She joined an immediate and ever-widening group of Democrats on Saturday to rush to Cummings’ defense. “He makes the country better,” Rep. Alexandria Ocasio-Cortez (D-N.Y.) said. “You want to be on his team.” Rep. Ayanna Pressley (D-Mass.) wrote that Trump’s disparaging comments about the chairman of the House Oversight Committee indicated his fear of the committee’s efforts “exposing [Trump’s] abuses of power.”

Ocasio-Cortez and Pressley were among the four congresswomen of color Trump had targeted just last week, demanding in now familiar terms, that they “go back” to their “crime-infested” countries. 
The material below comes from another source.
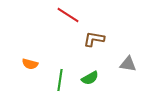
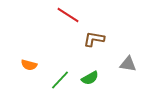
orange semicircle: moved 1 px left, 1 px down
green line: rotated 35 degrees clockwise
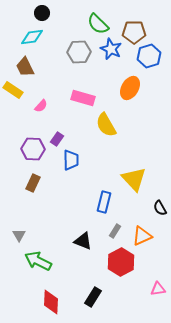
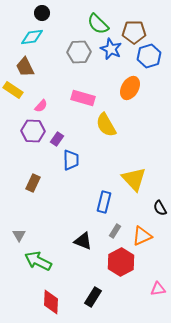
purple hexagon: moved 18 px up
“Cumming [sic] District is a disgusting, rat and rodent-infested mess,” Trump had tweeted in a morning rant. “If he spent more time in Baltimore, maybe he could help clean up this very dangerous & filthy place.” He continued, “No human being would want to live there.” 

Shortly after, Cummings responded with his own message:

In addition to elected officials, CNN anchor Victor Blackwell, a native of West Baltimore, weighed in with his shock and disgust at the president’s latest effort to denigrate a black neighborhood. In a deeply emotional moment, Blackwell called out the explicit intent behind Trump’s usage of “infested”—and reminded Trump, that when he claims that “no human” would want to reside in the places he derides, the president is insulting decent, hard-working Americans, too. 

“They love their children who pledge allegiance to the flag just like people who live in districts of congressmen who support you, sir,” Blackwell said. “They are Americans, too.”